THE COURT: Talk to him again, but turn the files over by Monday [March 4, 1991].

You have no right not to turn over the files, you cannot refuse to turn them over.

The case law is absolutely clear, if you don't turn them over, I will hold you in contempt, in fact I will tell you what the contempt will be, $10,000 a day.

Do you understand?

MR. [SULES]: Yes, I do.


[3] The counterclaim for violation of the automatic stay alleges that appellant, after the bankruptcy petition had been filed and in its position as escrow agent and attorneys to both debtor and fellow plaintiffs in the adversary proceeding, Gilbert and Jerome Spitzer, improperly released mortgage assignments subject to the escrow agreement and also recorded mortgage assignments in order to give an advantage to the Spitzers's claims in the bankruptcy. See In re Stockbridge Funding Corp., supra, 145 B.R. at 802. The mortgage assignments had been placed in escrow to secure a credit line extended from the Spitzers to Stockbridge, and were to be released once "a mortgage loan is purchased by the Institutional investor which committed to purchase the said Mortgage Loan." Id. at 801-02.
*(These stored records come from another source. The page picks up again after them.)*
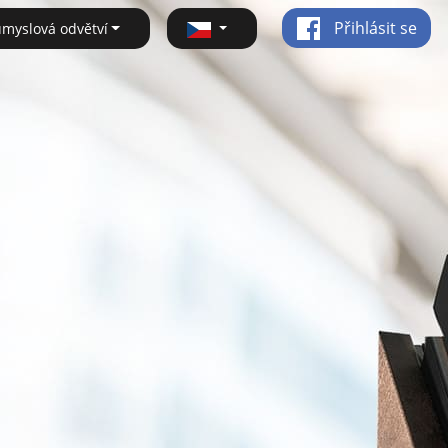
Přihlásit se
ůmyslová odvětví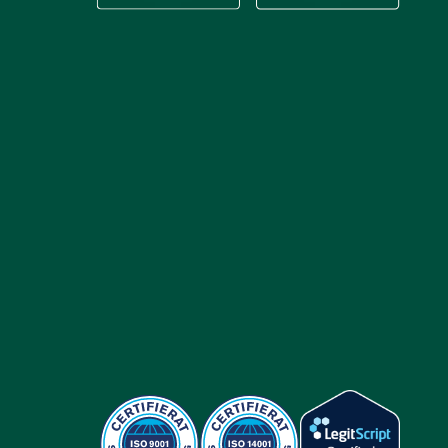
Ladda ner vår app via App store
Ladda ner vår app via Google Play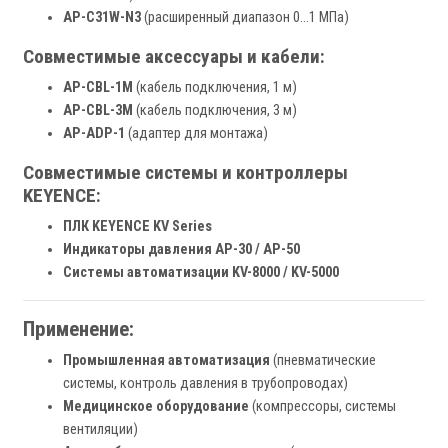
AP-C31W-N3
(расширенный диапазон 0…1 МПа)
Совместимые аксессуары и кабели:
AP-CBL-1M
(кабель подключения, 1 м)
AP-CBL-3M
(кабель подключения, 3 м)
AP-ADP-1
(адаптер для монтажа)
Совместимые системы и контроллеры
KEYENCE:
ПЛК KEYENCE KV Series
Индикаторы давления AP-30 / AP-50
Системы автоматизации KV-8000 / KV-5000
Применение:
Промышленная автоматизация
(пневматические
системы, контроль давления в трубопроводах)
Медицинское оборудование
(компрессоры, системы
вентиляции)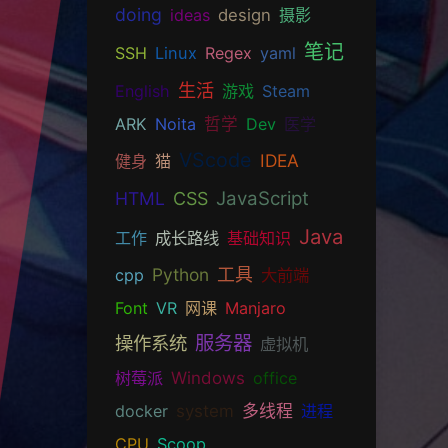
doing
ideas
design
摄影
笔记
SSH
Linux
Regex
yaml
生活
English
游戏
Steam
ARK
Noita
哲学
Dev
医学
VScode
IDEA
健身
猫
JavaScript
HTML
CSS
Java
工作
成长路线
基础知识
Python
工具
cpp
大前端
Font
VR
网课
Manjaro
服务器
操作系统
虚拟机
树莓派
Windows
office
docker
system
多线程
进程
CPU
Scoop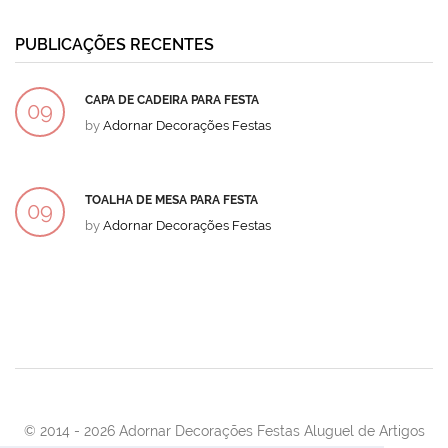
PUBLICAÇÕES RECENTES
CAPA DE CADEIRA PARA FESTA
09
by
Adornar Decorações Festas
DEZ
TOALHA DE MESA PARA FESTA
09
by
Adornar Decorações Festas
DEZ
© 2014 -
2026 Adornar Decorações Festas Aluguel de Artigos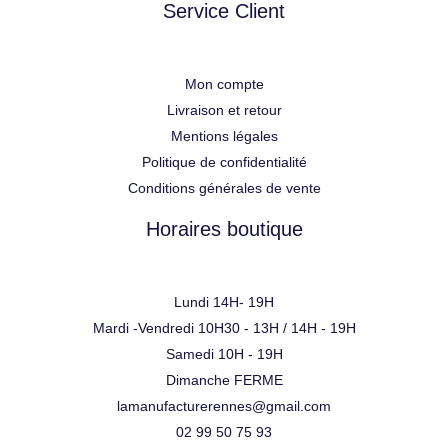
Service Client
Mon compte
Livraison et retour
Mentions légales
Politique de confidentialité
Conditions générales de vente
Horaires boutique
Lundi 14H- 19H
Mardi -Vendredi 10H30 - 13H / 14H - 19H
Samedi 10H - 19H
Dimanche FERME
lamanufacturerennes@gmail.com
02 99 50 75 93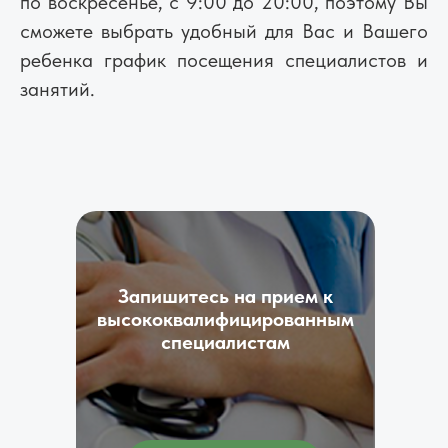
по воскресенье, с 9:00 до 20:00, поэтому Вы
сможете выбрать удобный для Вас и Вашего
ребенка график посещения специалистов и
занятий.
Запишитесь на прием к
высококвалифицированным
специалистам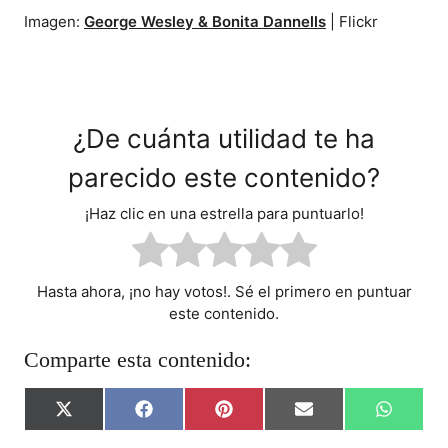
Imagen:
George Wesley & Bonita Dannells
| Flickr
¿De cuánta utilidad te ha
parecido este contenido?
¡Haz clic en una estrella para puntuarlo!
Hasta ahora, ¡no hay votos!. Sé el primero en puntuar
este contenido.
Comparte esta contenido:
C
C
C
C
C
X
F
P
E
W
O
O
O
O
O
(
A
I
M
H
M
M
M
M
M
T
C
N
A
A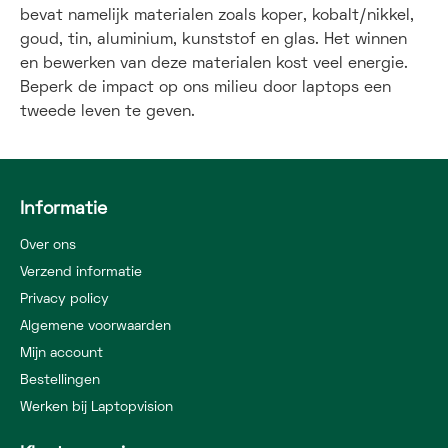
bevat namelijk materialen zoals koper, kobalt/nikkel,
goud, tin, aluminium, kunststof en glas. Het winnen
en bewerken van deze materialen kost veel energie.
Beperk de impact op ons milieu door laptops een
tweede leven te geven.
Informatie
Over ons
Verzend informatie
Privacy policy
Algemene voorwaarden
Mijn account
Bestellingen
Werken bij Laptopvision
[4] Although appellee also alleges that other documents which fit within the scope of the bankruptcy court's orders were not turned over until December 21, 1992, almost two months after the bankruptcy court's finding of contempt, see Appellee's Brief at 16, n. 12, appellee has provided no evidentiary support for that allegation.

[5] There is some confusion in the language of the Bankruptcy Rules about which standard of review applies in such a matter. Appellant urges that Bankruptcy Rule 9020(c) requires the Court to apply a de novo standard of review. Although that rule leaves the district court in the position of having to determine de novo the adequacy of the bankruptcy court's factual findings from a cold record without the benefit of having observed the demeanor of the witnesses or having evaluated their credibility, the language of Rule 9020(c) mandates that where, as here, a timely objection to a bankruptcy court's contempt order is filed, the standard of review is de novo pursuant to Bankruptcy Rule 9033. See Bankruptcy Rule 9020(c). Appellee argues, however, that the Court should apply a clearly erroneous standard pursuant to Bankruptcy Rule 8013 because Rule 9033 by its terms is only applicable to non-core proceedings. See Bankruptcy Rule 9033 which provides "Review of Proposed Findings of Fact and Conclusions of Law in Non-Core Proceedings" (emphasis added). The instant case appears to be a core proceeding, see 28 U.S.C. § 157(b) (2) (K), and has been determined to be so by Judge Conrad. See In re Stockbridge Funding Corp., supra, 145 B.R. at 800, n. 1, 804. However, the Court need not resolve this apparent conflict because, as noted above, under either standard of review, the Court finds that the bankruptcy court's finding of civil contempt was correct.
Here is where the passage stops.